Segment Open

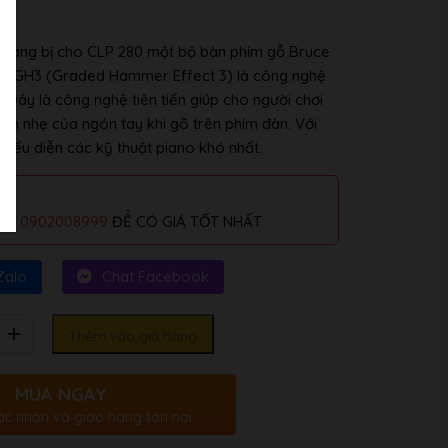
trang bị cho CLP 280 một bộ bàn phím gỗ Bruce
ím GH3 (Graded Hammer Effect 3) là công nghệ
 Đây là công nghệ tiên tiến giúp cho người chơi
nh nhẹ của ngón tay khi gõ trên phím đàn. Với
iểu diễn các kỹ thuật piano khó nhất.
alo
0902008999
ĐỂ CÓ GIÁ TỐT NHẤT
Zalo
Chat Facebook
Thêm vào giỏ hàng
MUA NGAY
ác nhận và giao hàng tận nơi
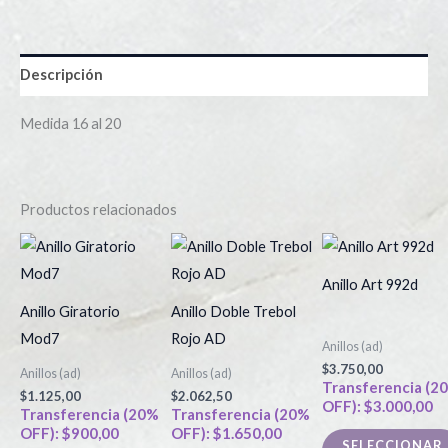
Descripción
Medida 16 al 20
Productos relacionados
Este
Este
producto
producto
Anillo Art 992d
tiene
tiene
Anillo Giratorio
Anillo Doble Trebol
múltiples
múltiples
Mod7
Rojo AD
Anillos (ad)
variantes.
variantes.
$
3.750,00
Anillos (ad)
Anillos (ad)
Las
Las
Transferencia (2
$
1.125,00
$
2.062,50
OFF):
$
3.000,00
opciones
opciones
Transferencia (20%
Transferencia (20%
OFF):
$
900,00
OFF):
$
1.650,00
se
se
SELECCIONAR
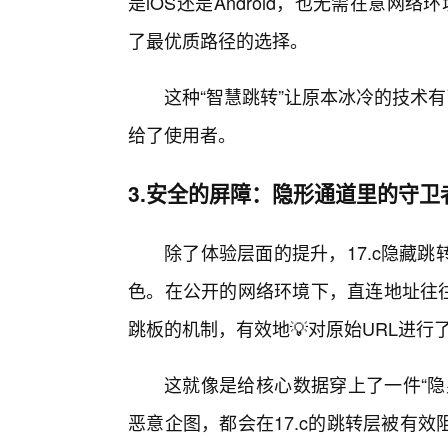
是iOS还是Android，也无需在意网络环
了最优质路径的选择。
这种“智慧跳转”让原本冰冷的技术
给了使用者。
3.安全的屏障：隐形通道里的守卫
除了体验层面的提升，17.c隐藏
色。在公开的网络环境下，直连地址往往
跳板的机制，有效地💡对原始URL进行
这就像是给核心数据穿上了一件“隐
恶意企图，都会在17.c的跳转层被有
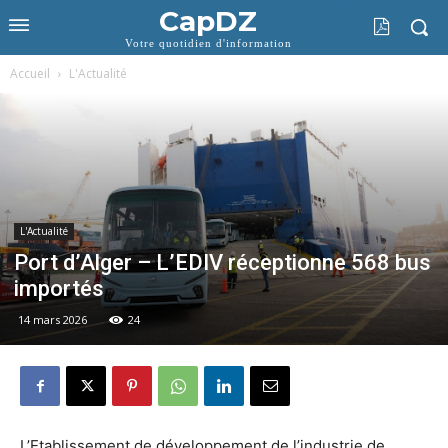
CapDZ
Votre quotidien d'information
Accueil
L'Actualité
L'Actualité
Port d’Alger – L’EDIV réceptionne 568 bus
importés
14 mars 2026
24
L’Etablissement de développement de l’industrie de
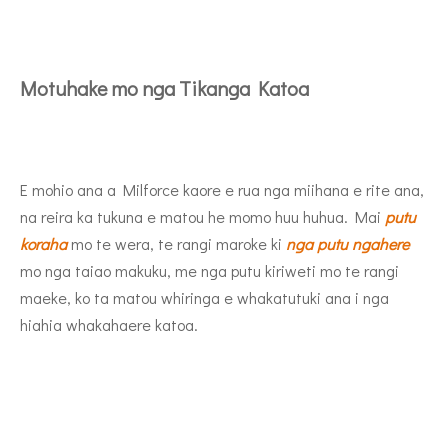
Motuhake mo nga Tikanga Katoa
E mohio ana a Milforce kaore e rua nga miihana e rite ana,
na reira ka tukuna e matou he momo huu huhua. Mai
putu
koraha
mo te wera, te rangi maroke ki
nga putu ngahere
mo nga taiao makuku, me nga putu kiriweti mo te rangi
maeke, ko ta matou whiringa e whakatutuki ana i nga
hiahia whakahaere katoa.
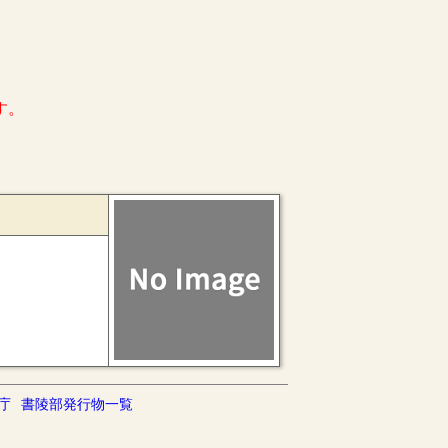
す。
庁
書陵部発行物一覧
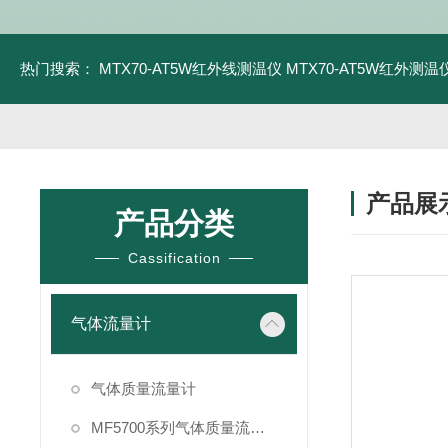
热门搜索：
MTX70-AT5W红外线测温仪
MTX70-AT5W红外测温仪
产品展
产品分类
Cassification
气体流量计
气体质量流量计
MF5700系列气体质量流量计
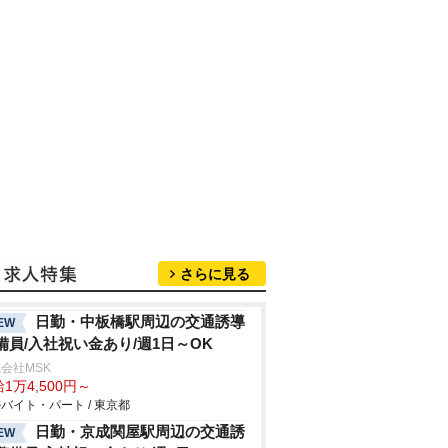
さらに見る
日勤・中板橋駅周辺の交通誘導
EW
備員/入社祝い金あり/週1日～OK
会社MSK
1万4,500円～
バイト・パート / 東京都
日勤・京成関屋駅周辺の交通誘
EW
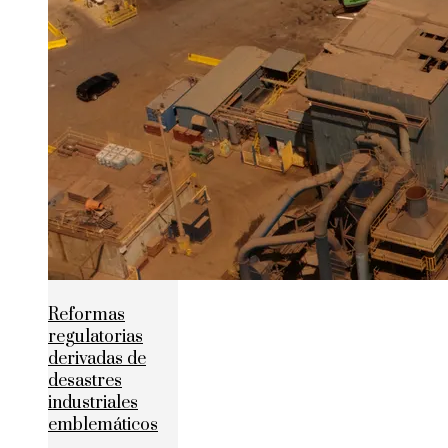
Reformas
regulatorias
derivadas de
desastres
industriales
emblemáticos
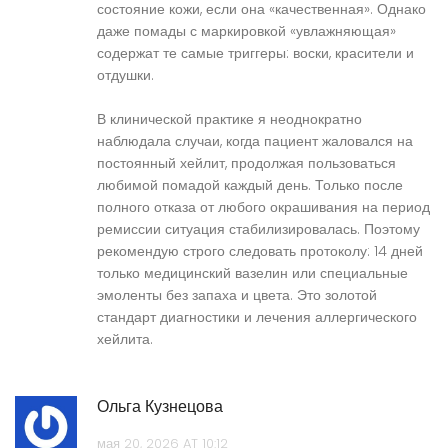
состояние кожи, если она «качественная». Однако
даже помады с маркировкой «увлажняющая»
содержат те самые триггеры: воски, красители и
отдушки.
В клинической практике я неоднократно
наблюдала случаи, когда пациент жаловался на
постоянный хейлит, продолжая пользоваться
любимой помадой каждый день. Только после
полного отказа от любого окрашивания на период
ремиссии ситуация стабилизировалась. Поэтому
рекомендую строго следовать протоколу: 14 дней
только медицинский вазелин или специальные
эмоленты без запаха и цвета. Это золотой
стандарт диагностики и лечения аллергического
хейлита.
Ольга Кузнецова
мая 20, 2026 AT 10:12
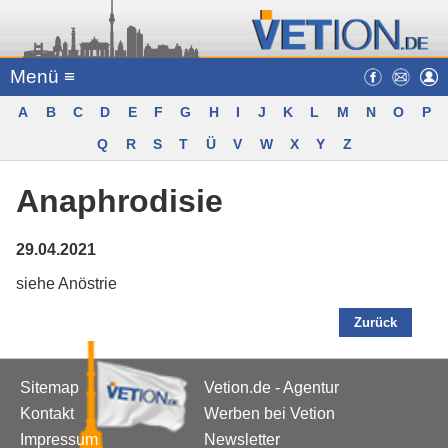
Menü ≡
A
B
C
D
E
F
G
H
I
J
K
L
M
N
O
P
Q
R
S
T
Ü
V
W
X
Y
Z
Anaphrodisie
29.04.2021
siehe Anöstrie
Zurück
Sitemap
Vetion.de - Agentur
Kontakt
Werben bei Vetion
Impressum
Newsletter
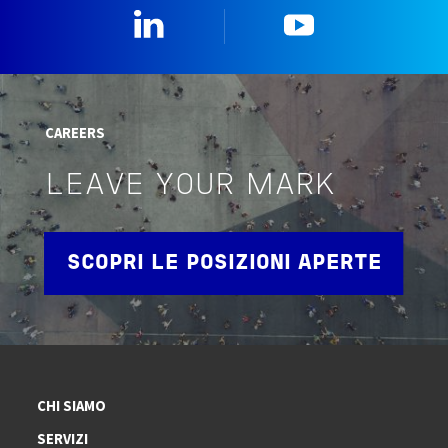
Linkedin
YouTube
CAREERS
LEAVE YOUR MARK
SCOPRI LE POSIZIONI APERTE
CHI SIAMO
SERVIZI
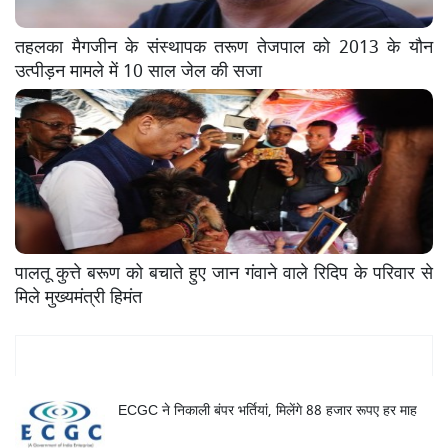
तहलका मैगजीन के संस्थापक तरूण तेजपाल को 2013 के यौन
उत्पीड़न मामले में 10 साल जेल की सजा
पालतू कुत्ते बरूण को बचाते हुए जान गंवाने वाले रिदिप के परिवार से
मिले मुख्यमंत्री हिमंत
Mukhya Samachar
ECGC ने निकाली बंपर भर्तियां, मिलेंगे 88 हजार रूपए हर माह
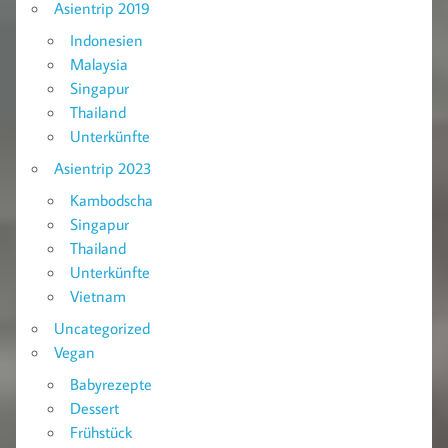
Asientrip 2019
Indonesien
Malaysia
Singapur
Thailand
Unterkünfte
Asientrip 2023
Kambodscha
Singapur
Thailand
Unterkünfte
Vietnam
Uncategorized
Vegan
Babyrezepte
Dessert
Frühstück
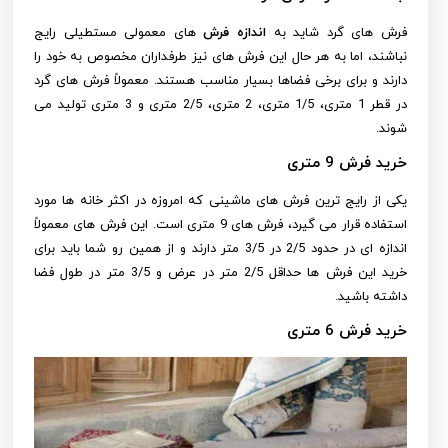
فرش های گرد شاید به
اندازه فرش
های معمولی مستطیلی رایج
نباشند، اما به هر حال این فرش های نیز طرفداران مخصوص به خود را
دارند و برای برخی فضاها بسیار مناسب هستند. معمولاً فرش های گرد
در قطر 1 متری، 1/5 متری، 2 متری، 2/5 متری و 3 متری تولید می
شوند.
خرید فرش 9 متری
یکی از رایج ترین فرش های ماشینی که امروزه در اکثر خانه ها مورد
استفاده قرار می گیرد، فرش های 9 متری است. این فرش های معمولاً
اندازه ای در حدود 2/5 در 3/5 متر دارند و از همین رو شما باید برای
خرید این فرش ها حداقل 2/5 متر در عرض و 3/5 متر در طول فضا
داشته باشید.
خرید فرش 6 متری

Segment Closed

**Activity:** A faithful, word-for-word copy of the data is needed; the pictures should not appear in it.

**Answer space:**
trang bị cho CLP 280 một bộ bàn phím gỗ Bruce
ím GH3 (Graded Hammer Effect 3) là công nghệ
 Đây là công nghệ tiên tiến giúp cho người chơi
nh nhẹ của ngón tay khi gõ trên phím đàn. Với
iểu diễn các kỹ thuật piano khó nhất.
alo
0902008999
ĐỂ CÓ GIÁ TỐT NHẤT
Zalo
Chat Facebook
Thêm vào giỏ hàng
MUA NGAY
ác nhận và giao hàng tận nơi
Descripción
Medida 16 al 20
Productos relacionados
Este
Este
producto
producto
Anillo Art 992d
tiene
tiene
Anillo Giratorio
Anillo Doble Trebol
múltiples
múltiples
Mod7
Rojo AD
Anillos (ad)
variantes.
variantes.
$
3.750,00
Anillos (ad)
Anillos (ad)
Las
Las
Transferencia (2
$
1.125,00
$
2.062,50
OFF):
$
3.000,00
opciones
opciones
Transferencia (20%
Transferencia (20%
OFF):
$
900,00
OFF):
$
1.650,00
se
se
SELECCIONAR
是iOS还是Android，也无需在意网络环
了最优质路径的选择。
这种“智慧跳转”让原本冰冷的技术
给了使用者。
3.安全的屏障：隐形通道里的守卫
除了体验层面的提升，17.c隐藏
色。在公开的网络环境下，直连地址往往
跳板的机制，有效地💡对原始URL进行
这就像是给核心数据穿上了一件“隐
恶意企图，都会在17.c的跳转层被有
CapDZ
Votre quotidien d'information
Accueil
L'Actualité
L'Actualité
Port d’Alger – L’EDIV réceptionne 568 bus
importés
14 mars 2026
24
L’Etablissement de développement de l’industrie de
Motuhake mo nga Tikanga Katoa
E mohio ana a Milforce kaore e rua nga miihana e rite ana,
na reira ka tukuna e matou he momo huu huhua. Mai
putu
koraha
mo te wera, te rangi maroke ki
nga putu ngahere
mo nga taiao makuku, me nga putu kiriweti mo te rangi
maeke, ko ta matou whiringa e whakatutuki ana i nga
hiahia whakahaere katoa.
す。
庁
書陵部発行物一覧
热门搜索：
MTX70-AT5W红外线测温仪
MTX70-AT5W红外测温仪
产品展
产品分类
Cassification
气体流量计
气体质量流量计
MF5700系列气体质量流量计
さらに見る
日勤・中板橋駅周辺の交通誘導
EW
備員/入社祝い金あり/週1日～OK
会社MSK
1万4,500円～
バイト・パート / 東京都
日勤・京成関屋駅周辺の交通誘
EW
Reformas
regulatorias
derivadas de
desastres
industriales
emblemáticos
состояние кожи, если она «качественная». Однако
даже помады с маркировкой «увлажняющая»
содержат те самые триггеры: воски, красители и
отдушки.
В клинической практике я неоднократно
наблюдала случаи, когда пациент жаловался на
постоянный хейлит, продолжая пользоваться
любимой помадой каждый день. Только после
полного отказа от любого окрашивания на период
ремиссии ситуация стабилизировалась. Поэтому
рекомендую строго следовать протоколу: 14 дней
только медицинский вазелин или специальные
эмоленты без запаха и цвета. Это золотой
стандарт диагностики и лечения аллергического
хейлита.
Ольга Кузнецова
мая 20, 2026 AT 10:12
Menü ≡
A
B
C
D
E
F
G
H
I
J
K
L
M
N
O
P
Q
R
S
T
Ü
V
W
X
Y
Z
Anaphrodisie
29.04.2021
siehe Anöstrie
Zurück
Sitemap
Vetion.de - Agentur
Kontakt
Werben bei Vetion
Impressum
Newsletter
Linkedin
YouTube
CAREERS
LEAVE YOUR MARK
SCOPRI LE POSIZIONI APERTE
CHI SIAMO
SERVIZI
तहलका मैगजीन के संस्थापक तरूण तेजपाल को 2013 के यौन
उत्पीड़न मामले में 10 साल जेल की सजा
पालतू कुत्ते बरूण को बचाते हुए जान गंवाने वाले रिदिप के परिवार से
मिले मुख्यमंत्री हिमंत
Mukhya Samachar
ECGC ने निकाली बंपर भर्तियां, मिलेंगे 88 हजार रूपए हर माह
Asientrip 2019
Indonesien
Malaysia
Singapur
Thailand
Unterkünfte
Asientrip 2023
Kambodscha
Singapur
Thailand
Unterkünfte
Vietnam
Uncategorized
Vegan
Babyrezepte
Dessert
Frühstück
فرش های گرد شاید به
اندازه فرش
های معمولی مستطیلی رایج
نباشند، اما به هر حال این فرش های نیز طرفداران مخصوص به خود را
دارند و برای برخی فضاها بسیار مناسب هستند. معمولاً فرش های گرد
در قطر 1 متری، 1/5 متری، 2 متری، 2/5 متری و 3 متری تولید می
شوند.
خرید فرش 9 متری
یکی از رایج ترین فرش های ماشینی که امروزه در اکثر خانه ها مورد
استفاده قرار می گیرد، فرش های 9 متری است. این فرش های معمولاً
اندازه ای در حدود 2/5 در 3/5 متر دارند و از همین رو شما باید برای
خرید این فرش ها حداقل 2/5 متر در عرض و 3/5 متر در طول فضا
داشته باشید.
خرید فرش 6 متری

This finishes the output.